Seven women and two men from the nearby villages of Pendle Hill lost their lives to the noose in Lancaster on August 20, 1612. Today the castle remains a courthouse and a prison - as it has been since the Middle Ages.
Exploring the grounds on a chilly winter afternoon, I find the tower (pictured above) where they spent their final hours still stands with its raven-black weather vane, and the place of the public execution is now a weather-stained stone wall behind stout, forbidding railings.

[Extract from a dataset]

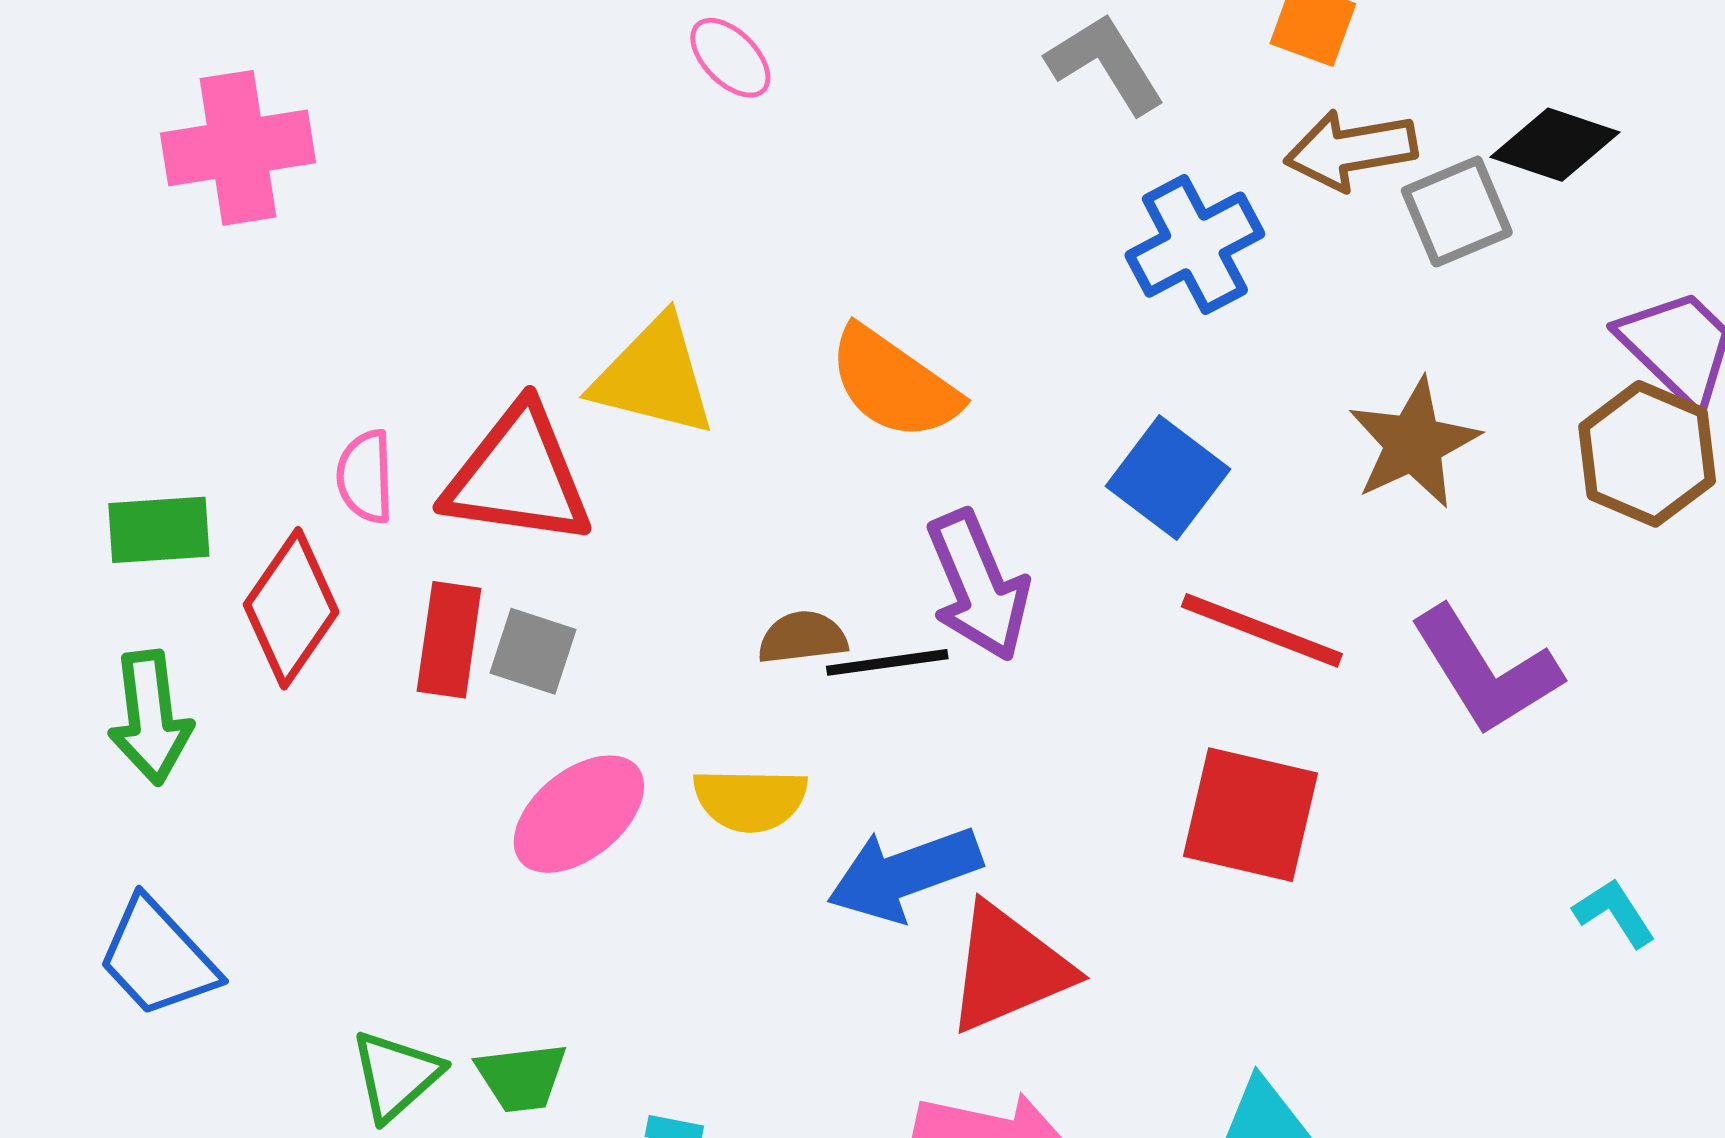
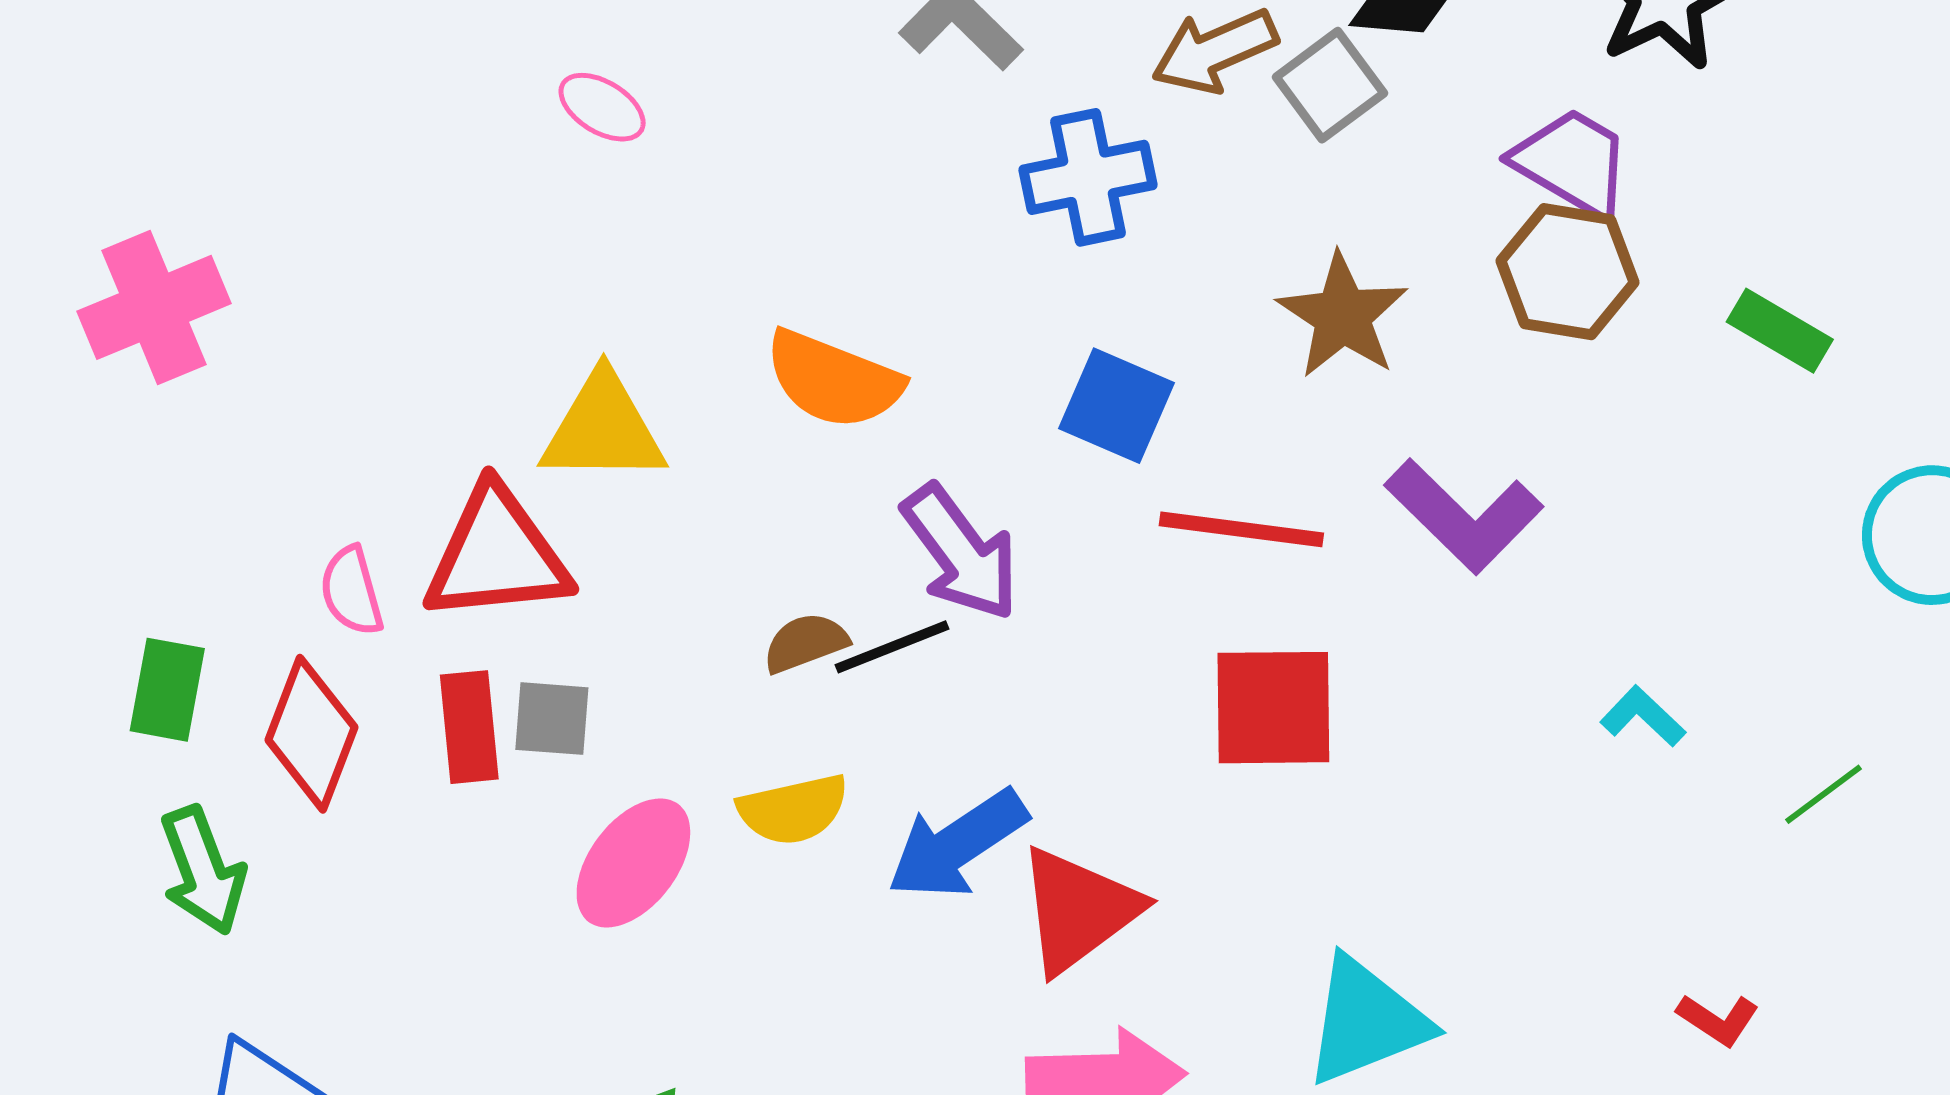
blue cross: (1195, 245) -> (1088, 177), turned 30
green rectangle: (159, 530) -> (167, 690), turned -62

The group of alleged witches was blamed for the death of 17 of their neighbours with the main evidence against them collected from their own confessions. Their preferred method of evil-doing was, apparently, to make a clay model of their victim.
Overall, an estimated half million men women and children were burnt at the steak across Western Europe at the 17th-century height of the witch trails.
King James I of England was obsessed with witchcraft and suspicious of the Catholic faith. Matthew Hopkins, the king's appointed Witchfinder General, had arrested over 120 people in the south of England for witchcraft by his death in 1646.
The 400th anniversary of the Trails in 2012 will ignite interest in the folklore of the Pendle Witches. Meanwhile, you can follow a brown-sign trail from Lancaster to Clitheroe and onto Barrowford, taking the old gallows road from Lancaster, moving through the Trough of Bowland and culminating with the climb up Pendle Hill, where wolves and wild boar once roamed free.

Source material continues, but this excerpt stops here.